Although the Justice Department’s announcement did not come with a financial incentive for states to follow its lead on private prisons, state officials face similar issues. That includes falling prison populations. Furthermore, the notion of having a profit motive influence the incarceration of individuals and their care, particularly health care, is an anathema to private prison foes. Private facilities are not “always inferior to publicly-run institutions,” as Mauer noted, but making money off incarceration is not a factor when a government agency is the operator.

Opponents argue that for-profit facilities at the state level also share the same type of problems that Deputy Attorney General Sally Yates outlined in her memo to the Bureau of Prisons last week: “Private prisons served an important role during a difficult period, but time has shown that they compare poorly to our own Bureau facilities.
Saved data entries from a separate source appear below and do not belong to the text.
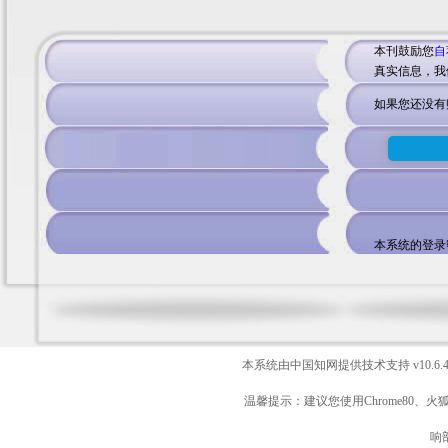
本刊鼓励您
自
真实信息，我
如果您还没有
本系统的登录
本系统由中国知网提供技术支持
v10.6.
温馨提示：建议您使用Chrome80、火
响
They simply do not provide the same level of correctional services, programs, and resources; they do not save substantially on costs; and as noted in a recent report by the Department’s Office of lnspector General, they do not maintain the same level of safety and security. The rehabilitative services that the Bureau provides, such as educational programs and job training, have proved difficult to replicate and outsource — and these services are essential to reducing recidivism and improving public safety.”

Yates’s comments “absolutely” apply to state and local private facilities, Fathi said: “They are run by the same private prison companies as the federal private prisons … and the business model is the same: cut costs wherever possible to maximize profits.”